Juniper Networks CEO Rami Rahim on the company's ‘Engineering Simplicity’ mantra

A year on from unveiling his new vision for the company, Juniper Networks CEO Rami Rahim was in Australia this week to explain ‘Engineering Simplicity’ to the company’s Australian customers at Juniper’s Nxtwork events in Sydney and Melbourne.

Rahim initially detailed ‘Engineering Simplicity’ in a December 2017 blog post: “In 2018 we’re getting back to basics with a focus on Engineering Simplicity. This is more than a new marketing tagline, it’s an acknowledgement that in today’s complex world, the thing that impedes our collective progress is complexity.”

He told Computerworld that the growth the company had enjoyed in networking over the past decade had come at the expenses of a greater level of complexity in networking.

“[Engineering Simplicity] is a combination of two things: a recognition that the biggest problem in networking today is achieving simplicity, and a recognition that the only way to solve for simplicity is by having a deep level of engineering acumen to solve the problem holistically,” he said.

However, he said this not mean simplification in the underlying technology, but rather hiding that complexity from the customer.

“You cannot wave away complexity, you cannot wish it away; you can only shift it. We have made a commitment at Juniper to shift complexity away from our customers and on to us,” the CEO said.

“It is not case shift that the only thing that matters for Juniper is simplicity. It is all of what we have delivered to our customers around scale and performance efficiency and programmability and then adding a new dimension around simplicity of operation.”

While much has been made in recent times of the power of intent-based networking to simplify the configuration and operation of networks, Rahim said it was yet to achieve this promise.

“Intent-based networking is great thing, but we have to deliver on it and we have not done that yet, although I think we have made strides.”

However Rahim said considerable progress had been made in the year since he unveiled Engineering Simplicity: “We have looked at all our product offerings, our documentation, our marketing literature and made meaningful improvements but we are just now in year two on the cusp of introducing some ground breaking new solutions.”

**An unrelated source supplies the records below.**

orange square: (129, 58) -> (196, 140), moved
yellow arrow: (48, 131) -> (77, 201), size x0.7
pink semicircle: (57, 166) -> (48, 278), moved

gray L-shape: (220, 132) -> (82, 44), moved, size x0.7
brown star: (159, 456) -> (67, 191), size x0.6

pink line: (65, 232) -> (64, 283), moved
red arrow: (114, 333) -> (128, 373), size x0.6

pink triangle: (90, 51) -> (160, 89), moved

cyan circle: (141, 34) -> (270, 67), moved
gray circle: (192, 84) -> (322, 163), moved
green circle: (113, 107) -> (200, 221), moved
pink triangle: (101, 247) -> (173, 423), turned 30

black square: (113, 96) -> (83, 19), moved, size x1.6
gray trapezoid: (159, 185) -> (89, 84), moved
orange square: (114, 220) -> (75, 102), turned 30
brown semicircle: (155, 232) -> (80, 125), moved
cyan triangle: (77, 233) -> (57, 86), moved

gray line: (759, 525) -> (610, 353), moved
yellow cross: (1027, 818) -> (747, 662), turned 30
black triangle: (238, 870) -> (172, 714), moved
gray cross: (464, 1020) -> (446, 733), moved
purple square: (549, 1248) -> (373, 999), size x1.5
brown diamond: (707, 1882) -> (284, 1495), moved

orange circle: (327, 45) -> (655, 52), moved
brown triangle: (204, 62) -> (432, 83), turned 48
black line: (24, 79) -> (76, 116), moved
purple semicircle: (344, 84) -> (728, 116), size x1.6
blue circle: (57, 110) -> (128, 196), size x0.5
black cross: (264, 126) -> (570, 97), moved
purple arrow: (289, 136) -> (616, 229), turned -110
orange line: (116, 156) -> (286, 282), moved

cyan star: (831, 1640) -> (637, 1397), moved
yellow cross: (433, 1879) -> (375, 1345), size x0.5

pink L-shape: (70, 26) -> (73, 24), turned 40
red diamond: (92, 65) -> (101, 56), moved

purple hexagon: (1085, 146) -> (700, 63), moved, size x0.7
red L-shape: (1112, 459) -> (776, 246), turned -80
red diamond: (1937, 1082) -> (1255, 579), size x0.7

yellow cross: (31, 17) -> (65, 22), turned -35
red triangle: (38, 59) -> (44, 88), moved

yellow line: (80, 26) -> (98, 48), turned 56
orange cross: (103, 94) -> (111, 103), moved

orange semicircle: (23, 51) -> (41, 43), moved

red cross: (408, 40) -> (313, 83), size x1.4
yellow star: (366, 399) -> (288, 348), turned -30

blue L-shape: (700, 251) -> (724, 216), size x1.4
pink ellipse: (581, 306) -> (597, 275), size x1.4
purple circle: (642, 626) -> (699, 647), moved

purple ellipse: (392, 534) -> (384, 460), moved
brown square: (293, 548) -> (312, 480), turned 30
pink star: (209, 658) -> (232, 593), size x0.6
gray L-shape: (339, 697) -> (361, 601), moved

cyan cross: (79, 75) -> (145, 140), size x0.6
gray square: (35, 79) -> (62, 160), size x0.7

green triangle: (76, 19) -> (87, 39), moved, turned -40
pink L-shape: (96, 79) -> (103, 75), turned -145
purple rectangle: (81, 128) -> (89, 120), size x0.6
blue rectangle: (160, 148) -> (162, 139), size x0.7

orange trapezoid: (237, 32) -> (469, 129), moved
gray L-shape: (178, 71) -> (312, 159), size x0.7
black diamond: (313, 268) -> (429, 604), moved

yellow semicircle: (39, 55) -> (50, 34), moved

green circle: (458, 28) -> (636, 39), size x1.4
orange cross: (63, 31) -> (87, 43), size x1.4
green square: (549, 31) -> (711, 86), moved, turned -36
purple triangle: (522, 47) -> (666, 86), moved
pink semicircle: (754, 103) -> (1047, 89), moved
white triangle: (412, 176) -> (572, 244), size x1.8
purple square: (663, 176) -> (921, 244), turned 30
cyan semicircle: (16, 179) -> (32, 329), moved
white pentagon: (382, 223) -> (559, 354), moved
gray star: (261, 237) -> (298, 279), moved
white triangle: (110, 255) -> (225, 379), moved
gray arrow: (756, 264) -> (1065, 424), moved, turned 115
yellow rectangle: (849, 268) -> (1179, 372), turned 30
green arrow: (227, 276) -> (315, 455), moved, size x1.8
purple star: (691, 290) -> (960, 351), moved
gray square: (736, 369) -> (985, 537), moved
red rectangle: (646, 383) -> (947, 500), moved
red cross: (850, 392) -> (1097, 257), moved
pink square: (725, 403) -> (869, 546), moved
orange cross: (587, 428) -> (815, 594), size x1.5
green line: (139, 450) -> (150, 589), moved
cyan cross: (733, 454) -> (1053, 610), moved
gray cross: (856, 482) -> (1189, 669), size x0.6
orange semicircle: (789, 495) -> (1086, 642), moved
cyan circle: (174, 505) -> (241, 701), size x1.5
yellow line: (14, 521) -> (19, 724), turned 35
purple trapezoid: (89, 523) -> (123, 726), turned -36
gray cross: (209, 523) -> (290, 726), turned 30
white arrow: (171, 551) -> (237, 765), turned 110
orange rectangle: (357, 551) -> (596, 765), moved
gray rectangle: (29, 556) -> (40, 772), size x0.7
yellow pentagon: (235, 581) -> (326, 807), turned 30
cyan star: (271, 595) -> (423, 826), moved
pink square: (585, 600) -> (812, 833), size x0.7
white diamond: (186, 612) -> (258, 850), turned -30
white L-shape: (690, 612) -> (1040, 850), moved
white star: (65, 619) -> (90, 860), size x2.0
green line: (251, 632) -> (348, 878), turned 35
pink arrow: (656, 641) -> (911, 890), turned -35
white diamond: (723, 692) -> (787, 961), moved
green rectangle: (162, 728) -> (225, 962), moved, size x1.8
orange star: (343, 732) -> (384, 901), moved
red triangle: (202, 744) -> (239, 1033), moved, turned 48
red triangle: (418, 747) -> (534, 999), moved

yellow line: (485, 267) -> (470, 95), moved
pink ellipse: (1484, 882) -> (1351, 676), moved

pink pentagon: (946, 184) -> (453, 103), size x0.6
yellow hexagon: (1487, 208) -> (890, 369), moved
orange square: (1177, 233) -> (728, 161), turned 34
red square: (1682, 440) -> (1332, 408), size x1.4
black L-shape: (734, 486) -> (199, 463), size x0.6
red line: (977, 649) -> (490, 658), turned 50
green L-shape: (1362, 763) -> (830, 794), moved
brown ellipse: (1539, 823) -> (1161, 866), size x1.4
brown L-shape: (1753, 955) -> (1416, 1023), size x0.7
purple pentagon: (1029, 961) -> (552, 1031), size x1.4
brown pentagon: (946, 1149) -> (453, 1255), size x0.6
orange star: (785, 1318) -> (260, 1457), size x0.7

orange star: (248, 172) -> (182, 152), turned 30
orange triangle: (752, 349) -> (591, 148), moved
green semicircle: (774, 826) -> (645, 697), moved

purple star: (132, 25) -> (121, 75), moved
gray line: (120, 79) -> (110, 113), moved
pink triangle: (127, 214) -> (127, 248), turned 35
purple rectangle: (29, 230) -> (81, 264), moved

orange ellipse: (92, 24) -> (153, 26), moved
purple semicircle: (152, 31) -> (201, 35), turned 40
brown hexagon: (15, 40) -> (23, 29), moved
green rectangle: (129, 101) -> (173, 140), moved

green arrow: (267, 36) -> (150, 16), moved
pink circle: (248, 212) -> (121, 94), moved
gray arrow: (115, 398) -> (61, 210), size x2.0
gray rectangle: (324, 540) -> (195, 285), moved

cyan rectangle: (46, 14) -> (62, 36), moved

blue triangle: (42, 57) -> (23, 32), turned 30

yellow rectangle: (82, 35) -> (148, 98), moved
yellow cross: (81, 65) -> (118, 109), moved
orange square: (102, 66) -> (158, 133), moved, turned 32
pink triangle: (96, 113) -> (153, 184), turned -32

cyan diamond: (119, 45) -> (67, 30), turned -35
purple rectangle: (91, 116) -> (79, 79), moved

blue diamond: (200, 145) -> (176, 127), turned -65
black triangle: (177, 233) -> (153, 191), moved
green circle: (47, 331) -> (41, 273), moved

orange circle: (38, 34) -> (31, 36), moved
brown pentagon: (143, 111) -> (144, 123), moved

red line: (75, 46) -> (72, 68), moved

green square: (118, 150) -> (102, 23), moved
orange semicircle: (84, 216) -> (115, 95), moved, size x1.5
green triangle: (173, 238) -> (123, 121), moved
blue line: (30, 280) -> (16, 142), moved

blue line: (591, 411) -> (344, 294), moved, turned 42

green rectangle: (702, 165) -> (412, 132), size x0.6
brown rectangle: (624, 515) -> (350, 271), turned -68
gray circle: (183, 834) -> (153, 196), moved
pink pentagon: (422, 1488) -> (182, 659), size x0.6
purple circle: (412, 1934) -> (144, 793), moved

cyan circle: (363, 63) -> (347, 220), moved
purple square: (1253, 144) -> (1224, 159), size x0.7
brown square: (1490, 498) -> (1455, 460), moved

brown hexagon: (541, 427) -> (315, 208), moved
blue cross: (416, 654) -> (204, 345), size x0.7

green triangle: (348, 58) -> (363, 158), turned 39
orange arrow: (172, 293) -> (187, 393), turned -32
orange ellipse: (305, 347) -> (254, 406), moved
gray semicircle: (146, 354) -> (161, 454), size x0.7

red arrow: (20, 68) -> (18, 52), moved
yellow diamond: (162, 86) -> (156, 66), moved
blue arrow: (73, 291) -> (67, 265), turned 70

He gave as an example Contrail Enterprise Multicloud, which he described as “the epitome of simplicity applied to the next chapter in networking around multicloud,” and “a wonderful example of our commitment to engineering simplicity.”

He said: “Every CIO you talk to wants to move applications and workloads to some combination of private cloud and multiple public cloud, but without dealing with the complexity of a multicloud environment.

“Google, Azure, AWS all have their own experiences. And CIOs need a security policy that gives them the peace of mind as they move to this multicloud environment.

“Contrail Enterprise Multicloud abstracts away that complexity. It is a single software solution to overlay and underlay management of virtual machines, bare metal and containers. It supports intent based policy creation across networking and a heterogeneous environment that supports Juniper and other networking infrastructure.”

Corporate structure simplified

Rahim, who became CEO in 2014, is a 20-year veteran of Juniper. He was employee number 32, hired in 1997 to work on Juniper's first major product, the M40 core router, and he has applied the mantra of simplicity to Juniper’s company structure.

He told Computerworld: “It took me a number of years to flatten the organisation and do away with siloed business units. The reason I did this is because the industry is moving fast and those who can move faster than the industry will win. If every decision you make you have to convince 10 general managers to follow suit you will lose.

“Secondly the technology is changing: the line between what have traditionally been separate products is changing. Routers and switches are blurring into a common set of products and you do not want organisational boundaries to slow you down from making the important product decisions that reflect this change.”

When asked how the company accommodated this harmonised product approach to the needs of different markets, Rahim said: “We have domain leads responsible for understanding and defining the products for each domain and translating those back to a common engineering function that straddles all domains and allows us to build products we can leverage across all domains

“For example our universal chassis supports different personalities for high performance switching, programmable edge functions and core routing functions. It is a single product with different line card options and different software features.”